EXERCISE:
Quote the records that follow in full, leaving the pictures out.

GIVEN RECORDS Start Marker

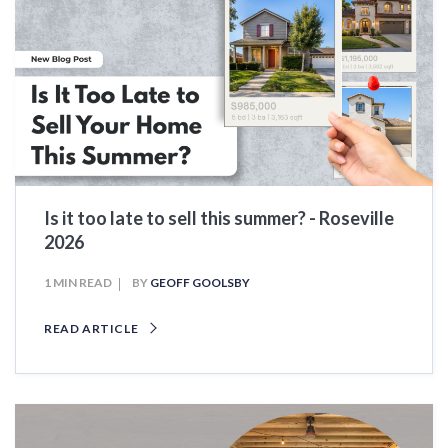
Is it too late to sell this summer? - Roseville
2026
1 MIN READ
BY
GEOFF GOOLSBY
READ ARTICLE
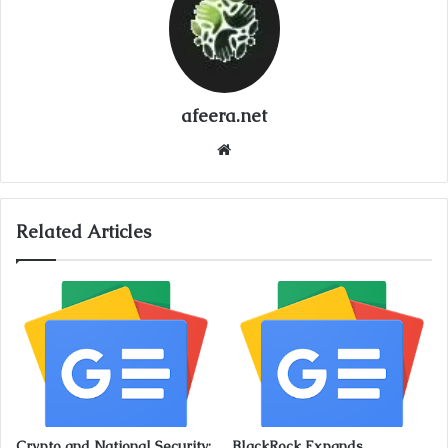
afeera.net
Website
Related Articles
Crypto and National Security:
BlackRock Expands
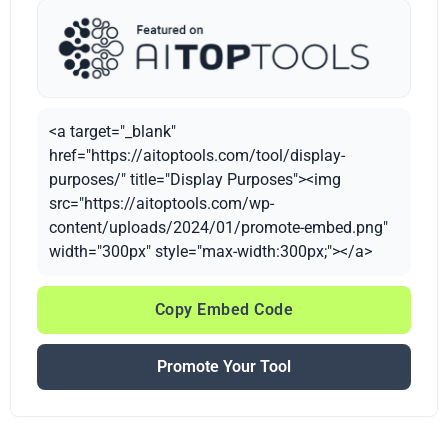
<a target="_blank"
href="https://aitoptools.com/tool/display-
purposes/" title="Display Purposes"><img
src="https://aitoptools.com/wp-
content/uploads/2024/01/promote-embed.png"
width="300px" style="max-width:300px;"></a>
Copy Embed Code
Promote Your Tool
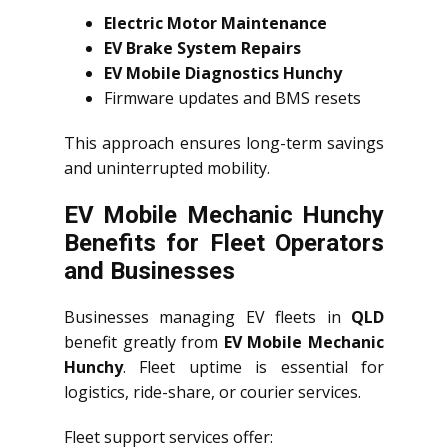
Electric Motor Maintenance
EV Brake System Repairs
EV Mobile Diagnostics Hunchy
Firmware updates and BMS resets
This approach ensures long-term savings
and uninterrupted mobility.
EV Mobile Mechanic Hunchy
Benefits for Fleet Operators
and Businesses
Businesses managing EV fleets in
QLD
benefit greatly from
EV Mobile Mechanic
Hunchy
. Fleet uptime is essential for
logistics, ride-share, or courier services.
Fleet support services offer:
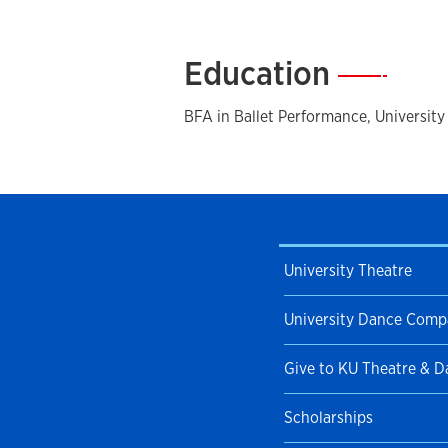
Bruiser
, and Jerome Robbins'
Fancy F
Ballet she toured in many different cit
in Europe. She has received many awa
Education
—
for Advancement in the Arts awardee 
University of Oklahoma’s Buffalo Mask
BFA in Ballet Performance, Universit
Scholarship. Her choreographic wor
dance and theater companies. Since 
taught as adjunct faculty with Friend
Wichita State University. She now res
as the Baldwin Ballet Director with 
University Theatre
University Dance Com
Give to KU Theatre & 
Scholarships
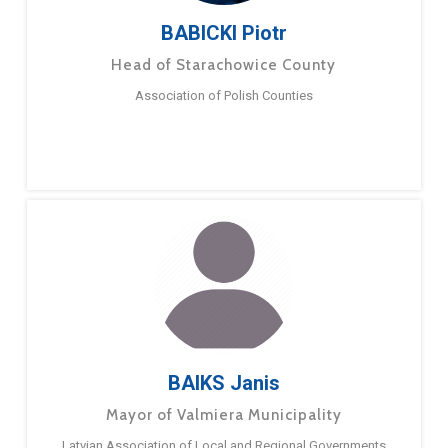
BABICKI Piotr
Head of Starachowice County
Association of Polish Counties
BAIKS Janis
Mayor of Valmiera Municipality
Latvian Association of Local and Regional Governments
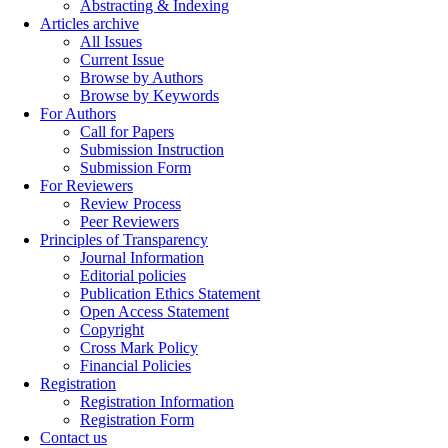
Abstracting & Indexing
Articles archive
All Issues
Current Issue
Browse by Authors
Browse by Keywords
For Authors
Call for Papers
Submission Instruction
Submission Form
For Reviewers
Review Process
Peer Reviewers
Principles of Transparency
Journal Information
Editorial policies
Publication Ethics Statement
Open Access Statement
Copyright
Cross Mark Policy
Financial Policies
Registration
Registration Information
Registration Form
Contact us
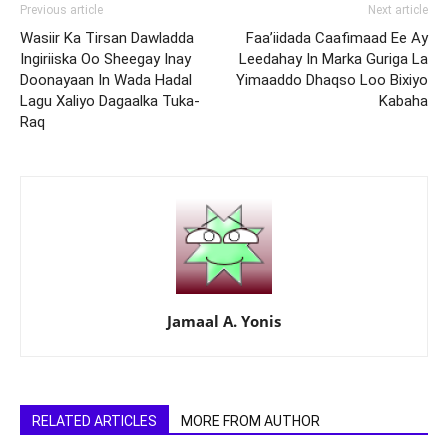
Previous article
Next article
Wasiir Ka Tirsan Dawladda
Faa’iidada Caafimaad Ee Ay
Ingiriiska Oo Sheegay Inay
Leedahay In Marka Guriga La
Doonayaan In Wada Hadal
Yimaaddo Dhaqso Loo Bixiyo
Lagu Xaliyo Dagaalka Tuka-
Kabaha
Raq
Jamaal A. Yonis
RELATED ARTICLES
MORE FROM AUTHOR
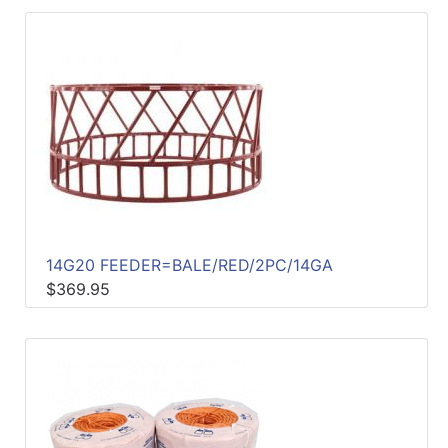
14G20 FEEDER=BALE/RED/2PC/14GA
$369.95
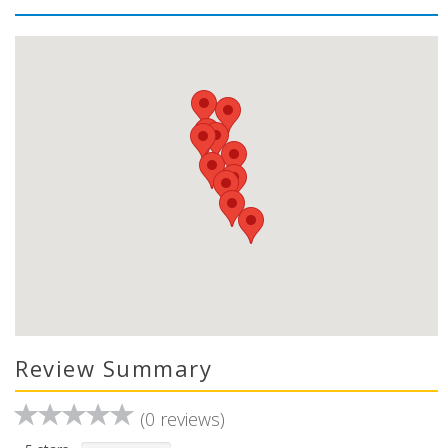
Review Summary
(0 reviews)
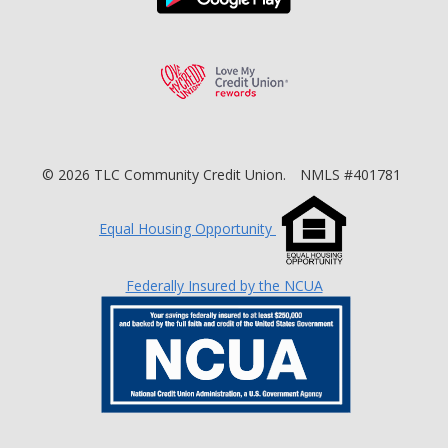
Love My Credit Unio
©
2026
TLC Community Credit Union.
NMLS #401781
Equal Housing Opportunity
Federally Insured by the NCUA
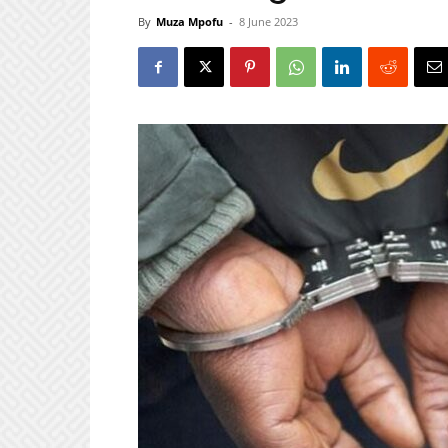
By
Muza Mpofu
-
8 June 2023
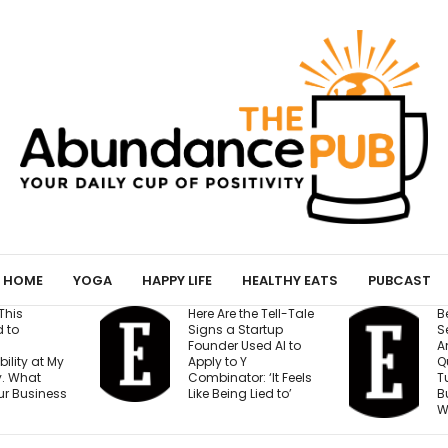
HOME
YOGA
HAPPY LIFE
HEALTHY EATS
PUBCAST
Here Are the Tell-Tale
Before You Open
Signs a Startup
Second Location
Founder Used AI to
Answer These 7
Apply to Y
Questions — Or R
Combinator: ‘It Feels
Turning One Str
Like Being Lied to’
Business Into Tw
Weak Ones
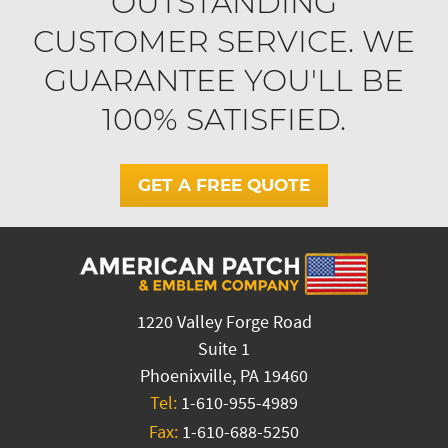
OUTSTANDING
CUSTOMER SERVICE. WE
GUARANTEE YOU'LL BE
100% SATISFIED.
GET A FREE QUOTE
1220 Valley Forge Road
Suite 1
Phoenixville, PA 19460
Tel:
1-610-955-4989
Fax:
1-610-688-5250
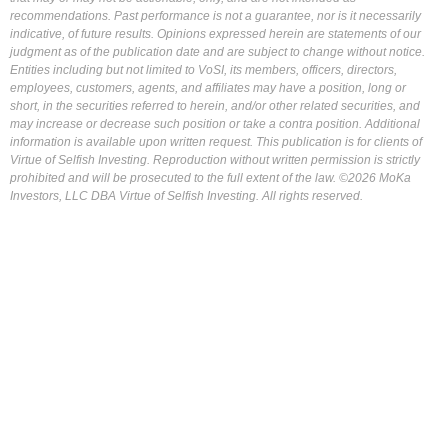
recommendations. Past performance is not a guarantee, nor is it necessarily
indicative, of future results. Opinions expressed herein are statements of our
judgment as of the publication date and are subject to change without notice.
Entities including but not limited to VoSI, its members, officers, directors,
employees, customers, agents, and affiliates may have a position, long or
short, in the securities referred to herein, and/or other related securities, and
may increase or decrease such position or take a contra position. Additional
information is available upon written request. This publication is for clients of
Virtue of Selfish Investing. Reproduction without written permission is strictly
prohibited and will be prosecuted to the full extent of the law. ©2026 MoKa
Investors, LLC DBA Virtue of Selfish Investing. All rights reserved.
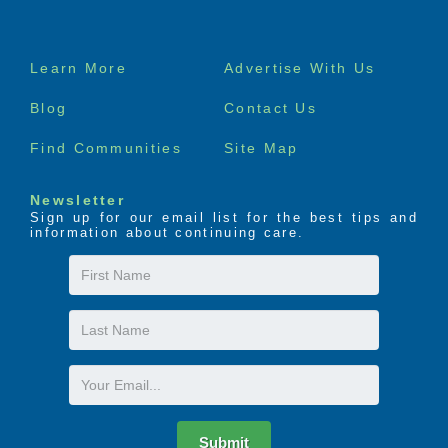
Footer
Learn More
Advertise With Us
menu
Blog
Contact Us
Find Communities
Site Map
Newsletter
Sign up for our email list for the best tips and
information about continuing care.
First
Name
Last
Name
Email
Submit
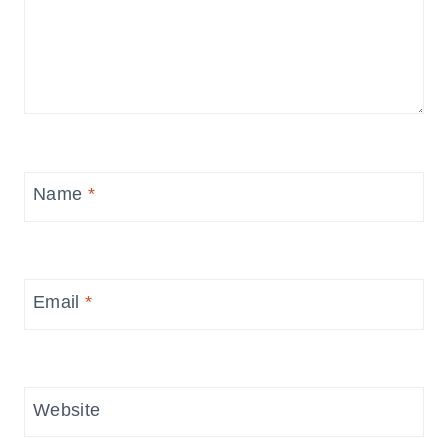
Name
*
Email
*
Website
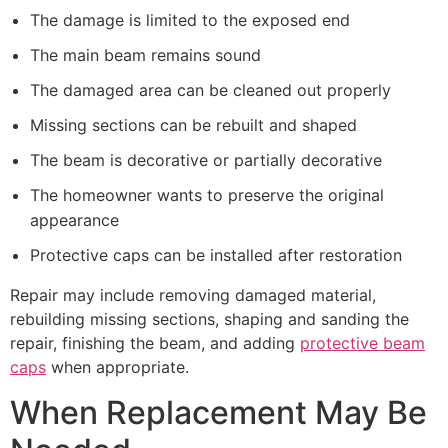
The damage is limited to the exposed end
The main beam remains sound
The damaged area can be cleaned out properly
Missing sections can be rebuilt and shaped
The beam is decorative or partially decorative
The homeowner wants to preserve the original
appearance
Protective caps can be installed after restoration
Repair may include removing damaged material,
rebuilding missing sections, shaping and sanding the
repair, finishing the beam, and adding
protective beam
caps
when appropriate.
When Replacement May Be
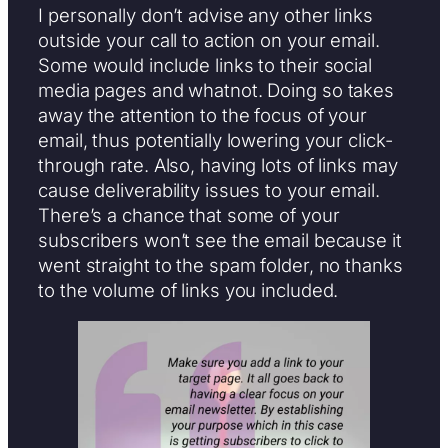
I personally don’t advise any other links
outside your call to action on your email.
Some would include links to their social
media pages and whatnot. Doing so takes
away the attention to the focus of your
email, thus potentially lowering your click-
through rate. Also, having lots of links may
cause deliverability issues to your email.
There’s a chance that some of your
subscribers won’t see the email because it
went straight to the spam folder, no thanks
to the volume of links you included.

GIVEN RECORDS End Marker

WRITTEN RESPONSE:
Is it too late to sell this summer? - Roseville
2026
1 MIN READ
BY
GEOFF GOOLSBY
READ ARTICLE
afeera.net
Website
Related Articles
Crypto and National Security:
BlackRock Expands
<a target="_blank"
href="https://aitoptools.com/tool/display-
purposes/" title="Display Purposes"><img
src="https://aitoptools.com/wp-
content/uploads/2024/01/promote-embed.png"
width="300px" style="max-width:300px;"></a>
Copy Embed Code
Promote Your Tool
Electric Motor Maintenance
EV Brake System Repairs
EV Mobile Diagnostics Hunchy
Firmware updates and BMS resets
This approach ensures long-term savings
and uninterrupted mobility.
EV Mobile Mechanic Hunchy
Benefits for Fleet Operators
and Businesses
Businesses managing EV fleets in
QLD
benefit greatly from
EV Mobile Mechanic
Hunchy
. Fleet uptime is essential for
logistics, ride-share, or courier services.
Fleet support services offer:
Bruiser
, and Jerome Robbins'
Fancy F
Ballet she toured in many different cit
in Europe. She has received many awa
Education
—
for Advancement in the Arts awardee 
University of Oklahoma’s Buffalo Mask
BFA in Ballet Performance, Universit
Scholarship. Her choreographic wor
dance and theater companies. Since 
taught as adjunct faculty with Friend
Wichita State University. She now res
as the Baldwin Ballet Director with 
University Theatre
University Dance Com
Give to KU Theatre & 
Scholarships
BABICKI Piotr
Head of Starachowice County
Association of Polish Counties
BAIKS Janis
Mayor of Valmiera Municipality
Latvian Association of Local and Regional Governments
Abstracting & Indexing
Articles archive
All Issues
Current Issue
Browse by Authors
Browse by Keywords
For Authors
Call for Papers
Submission Instruction
Submission Form
For Reviewers
Review Process
Peer Reviewers
Principles of Transparency
Journal Information
Editorial policies
Publication Ethics Statement
Open Access Statement
Copyright
Cross Mark Policy
Financial Policies
Registration
Registration Information
Registration Form
Contact us
Previous article
Next article
Wasiir Ka Tirsan Dawladda
Faa’iidada Caafimaad Ee Ay
Ingiriiska Oo Sheegay Inay
Leedahay In Marka Guriga La
Doonayaan In Wada Hadal
Yimaaddo Dhaqso Loo Bixiyo
Lagu Xaliyo Dagaalka Tuka-
Kabaha
Raq
Jamaal A. Yonis
RELATED ARTICLES
MORE FROM AUTHOR
14G20 FEEDER=BALE/RED/2PC/14GA
$369.95
Review Summary
(0 reviews)
Love My Credit Unio
©
2026
TLC Community Credit Union.
NMLS #401781
Equal Housing Opportunity
Federally Insured by the NCUA
By
Muza Mpofu
-
8 June 2023
HOME
YOGA
HAPPY LIFE
HEALTHY EATS
PUBCAST
Here Are the Tell-Tale
Before You Open
Signs a Startup
Second Location
Founder Used AI to
Answer These 7
Apply to Y
Questions — Or R
Combinator: ‘It Feels
Turning One Str
Like Being Lied to’
Business Into Tw
Weak Ones
OUTSTANDING
CUSTOMER SERVICE. WE
GUARANTEE YOU'LL BE
100% SATISFIED.
GET A FREE QUOTE
1220 Valley Forge Road
Suite 1
Phoenixville, PA 19460
Tel:
1-610-955-4989
Fax:
1-610-688-5250
recommendations. Past performance is not a guarantee, nor is it necessarily
indicative, of future results. Opinions expressed herein are statements of our
judgment as of the publication date and are subject to change without notice.
Entities including but not limited to VoSI, its members, officers, directors,
employees, customers, agents, and affiliates may have a position, long or
short, in the securities referred to herein, and/or other related securities, and
may increase or decrease such position or take a contra position. Additional
information is available upon written request. This publication is for clients of
Virtue of Selfish Investing. Reproduction without written permission is strictly
prohibited and will be prosecuted to the full extent of the law. ©2026 MoKa
Investors, LLC DBA Virtue of Selfish Investing. All rights reserved.
Footer
Learn More
Advertise With Us
menu
Blog
Contact Us
Find Communities
Site Map
Newsletter
Sign up for our email list for the best tips and
information about continuing care.
First
Name
Last
Name
Email
Submit
Name
*
Email
*
Website
The damage is limited to the exposed end
The main beam remains sound
The damaged area can be cleaned out properly
Missing sections can be rebuilt and shaped
The beam is decorative or partially decorative
The homeowner wants to preserve the original
appearance
Protective caps can be installed after restoration
Repair may include removing damaged material,
rebuilding missing sections, shaping and sanding the
repair, finishing the beam, and adding
protective beam
caps
when appropriate.
When Replacement May Be
I personally don’t advise any other links
outside your call to action on your email.
Some would include links to their social
media pages and whatnot. Doing so takes
away the attention to the focus of your
email, thus potentially lowering your click-
through rate. Also, having lots of links may
cause deliverability issues to your email.
There’s a chance that some of your
subscribers won’t see the email because it
went straight to the spam folder, no thanks
to the volume of links you included.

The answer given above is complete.